O presidente do Benfica, Luís Filipe Vieira, negou na segunda-feira ter qualquer problema pessoal com o presidente da Liga de clubes, Pedro Proença, e descartou "fazer alianças com quem quer que seja para destruir quem quer que seja".

"Não tenho nada de pessoal contra Pedro Proença. Se alguém o apoiou na relação da Liga com a Federação Portuguesa de Futebol, fui eu", começou por dizer Vieira, em entrevista à BTV, na qual assumiu que a carta enviada por Proença ao Presidente da República esteve na origem da demissão do Benfica da direção da Liga de clubes.

A eventual transmissão de jogos da I Liga em canal aberto, solicitada pelo presidente da LPFP, levou à decisão: "Foi uma carta remetida pela Liga, em nome dos clubes. Eu não conhecia a carta e fiquei indignado quando a li. Ninguém pode falar em nosso nome sem darmos autorização para tal. Nunca deveriam ter feito isso. [O Benfica] Tinha de sair da Liga, até para poder mostrar ao nosso operador [NOS] que não éramos coniventes com aquilo. Mas não tenho nada contra Pedro Proença."

Embora reconhecendo a centralização dos direitos televisivos poderá ser uma realidade a partir de 2028, Vieira lembrou que, até lá, "há temas que têm de ser bem preparados para se chegar à centralização, como a pirataria ou a visibilidade da Liga portuguesa em termos internacionais".

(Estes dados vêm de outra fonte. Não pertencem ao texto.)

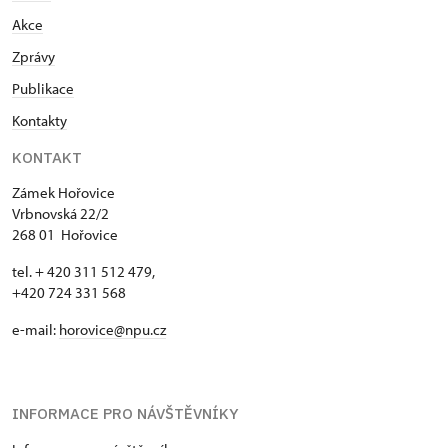
Akce
Zprávy
Publikace
Kontakty
KONTAKT
Zámek Hořovice
Vrbnovská 22/2
268 01 Hořovice
tel. + 420 311 512 479,
+420 724 331 568
e-mail:
horovice@npu.cz
INFORMACE PRO NÁVŠTĚVNÍKY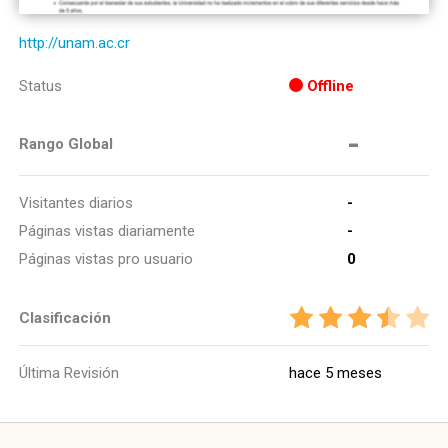
http://unam.ac.cr
Status
Offline
-
Rango Global
Visitantes diarios
-
Páginas vistas diariamente
-
Páginas vistas pro usuario
0
Clasificación
Última Revisión
hace 5 meses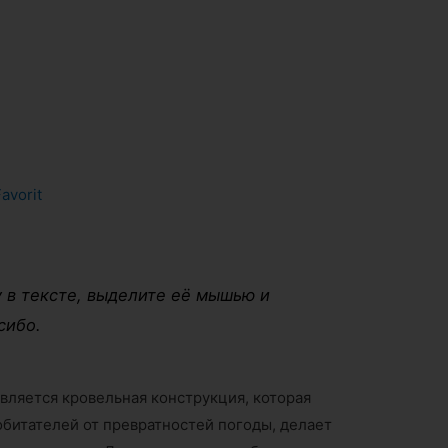
Favorit
 в тексте, выделите её мышью и
сибо.
вляется кровельная конструкция, которая
 обитателей от превратностей погоды, делает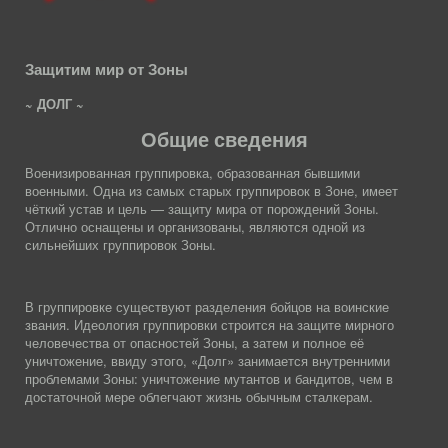
Защитим мир от Зоны
~ ДОЛГ ~
Общие сведения
Военизированная группировка, образованная бывшими
военными. Одна из самых старых группировок в Зоне, имеет
чёткий устав и цель — защиту мира от порождений Зоны.
Отлично оснащены и организованы, являются одной из
сильнейших группировок Зоны.
В группировке существуют разделения бойцов на воинские
звания. Идеология группировки строится на защите мирного
человечества от опасностей Зоны, а затем и полное её
уничтожение, ввиду этого, «Долг» занимается внутренними
проблемами Зоны: уничтожение мутантов и бандитов, чем в
достаточной мере облегчают жизнь обычным сталкерам.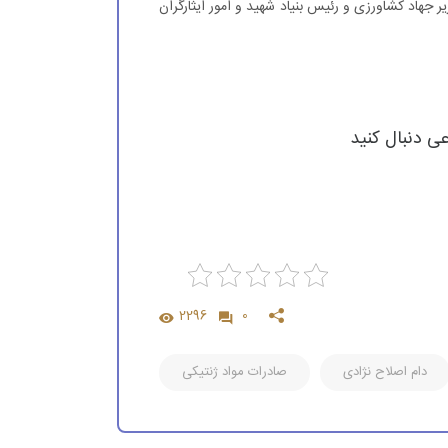
 جهاد کشاورزی و رئیس بنیاد شهید و امور ایثارگران
عی دنبال کنید
2296
0
دام اصلاح نژادی
صادرات مواد ژنتیکی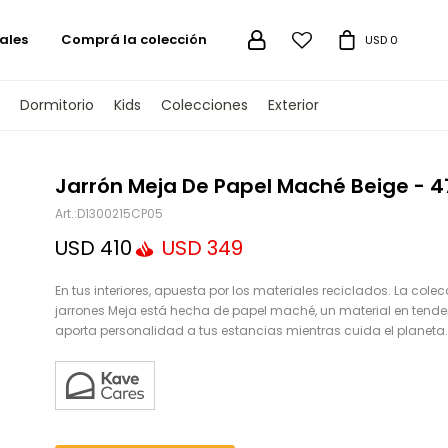
ales
Comprá la colección

USD
0
Dormitorio
Kids
Colecciones
Exterior
TENGAMOS
Jarrón Meja De Papel Maché Beige - 
D1300215CP05
USD
410
USD
349
En tus interiores, apuesta por los materiales reciclados. La cole
jarrones Meja está hecha de papel maché, un material en tend
aporta personalidad a tus estancias mientras cuida el planeta.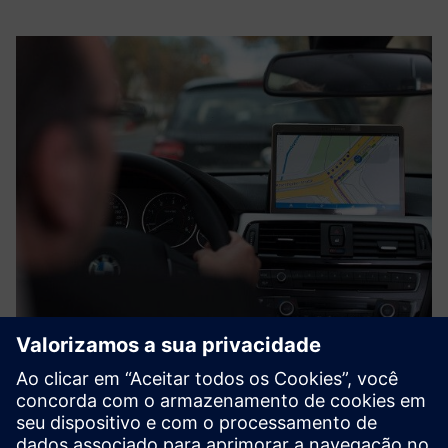
Flash Parking Management
O sistema de controle de acesso da Siemens também pode
ser integrado ao Flash para fornecer sincronização de
dados. O sistema de controle de acesso se tornaria então a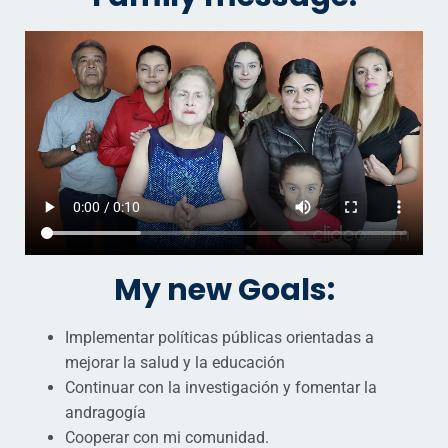
My new Goals:
Implementar políticas públicas orientadas a
mejorar la salud y la educación
Continuar con la investigación y fomentar la
andragogía
Cooperar con mi comunidad.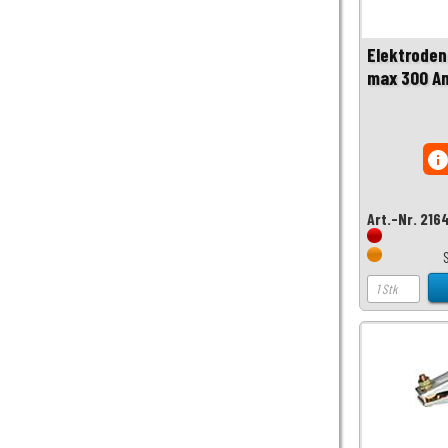
Elektroden
max 300 A
inf
Art.-Nr. 216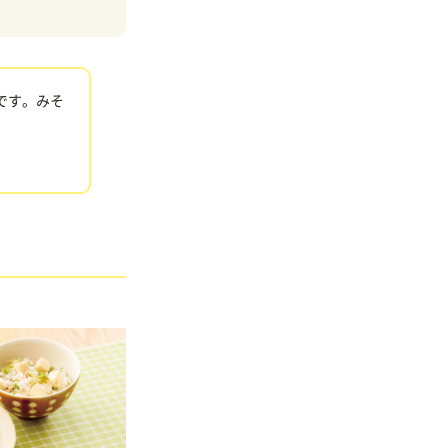
です。みそ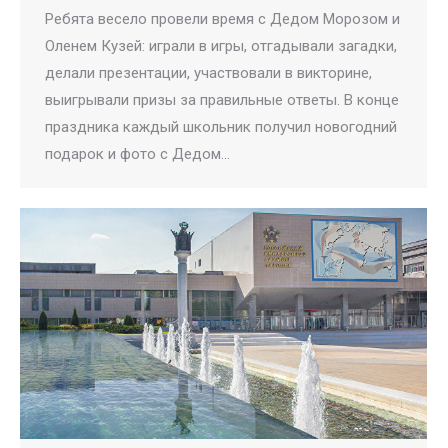
Ребята весело провели время с Дедом Морозом и
Оленем Кузей: играли в игры, отгадывали загадки,
делали презентации, участвовали в викторине,
выигрывали призы за правильные ответы. В конце
праздника каждый школьник получил новогодний
подарок и фото с Дедом…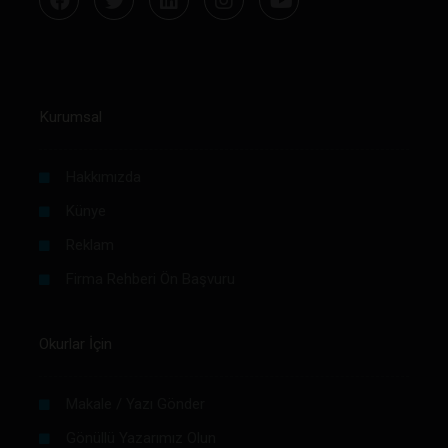
Kurumsal
Hakkımızda
Künye
Reklam
Firma Rehberi Ön Başvuru
Okurlar İçin
Makale / Yazı Gönder
Gönüllü Yazarımız Olun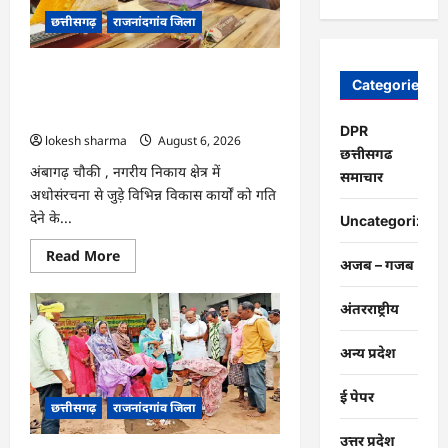
की
छत्तीसगढ़
राजनांदगांव जिला
टाइमिंग
नहीं
सुधर
रही…
राजनांदगांव : स्टेट हाईवे पर निकाय में डिवाइडर,
Categories
नाली का निर्माण मेरेगांव बस्ती से कराने की
मांग…
DPR
lokesh sharma
August 6, 2026
छत्तीसगढ
अंबागढ़ चौकी , नगरीय निकाय क्षेत्र में
समाचार
अधोसंरचना से जुड़े विभिन्न विकास कार्यों को गति
देने के...
Uncategorized
Read
Read More
अजब – गजब
more
about
राजनांदगांव
अंतरराष्ट्रीय
:
स्टेट
हाईवे
पर
अन्य प्रदेश
निकाय
में
डिवाइडर,
ई पेपर
छत्तीसगढ़
राजनांदगांव जिला
नाली
का
निर्माण
उत्तर प्रदेश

Por outro lado, rejeitou qualquer intenção do Benfica em formar uma aliança com o Sporting, como recentemente insinuou o presidente do FC Porto, Jorge Nuno Pinto da Costa, lembrando uma mensagem que o antigo líder do Sporting, Bruno de Carvalho, lhe enviou no dia em que foi destituído da direção dos ‘leões'.

"É um momento de muita ternura entre os dois. Não está no meu horizonte fazer alianças com quem quer que seja para destruir quem quer que seja. Aliás, isso já aconteceu em duas situações, para destruir o Benfica, uma delas com essas duas pessoas. Tentaram destruir-nos através de calúnias, mas será feita justiça. Acredito na justiça e ninguém nos vai julgar por algo que nunca fizemos", observou.

A recente demissão do presidente da Mesa da Assembleia-Geral (AG) do Benfica, Luís Nazaré, foi justificada por Vieira como uma divergência de opiniões, a pouco menos de cinco meses das eleições no clube.

De resto, um ato eleitoral em que o atual presidente do Benfica, no cargo desde 2003, terá a oposição de Bruno Costa Carvalho, candidato derrotado em 2009, e de Rui Gomes da Silva, antigo vice-presidente dos ‘encarnados', a quem Vieira apelidou de "populuxo”.

"[Duas candidaturas de oposição] Demonstra que o Benfica tem muita vitalidade. Não se passou nada com Rui Gomes da Silva. Ele disse várias vezes que eu era o melhor presidente da história do Benfica, portanto não faz sentido ele falar quase todos os dias. Se quer notoriedade, que o faça. Todos os dias dá alegrias aos nossos adversários. Quem não o conheça, acha que está ali um antibenfiquista. Qualquer dia está no Porto Canal", finalizou Vieira.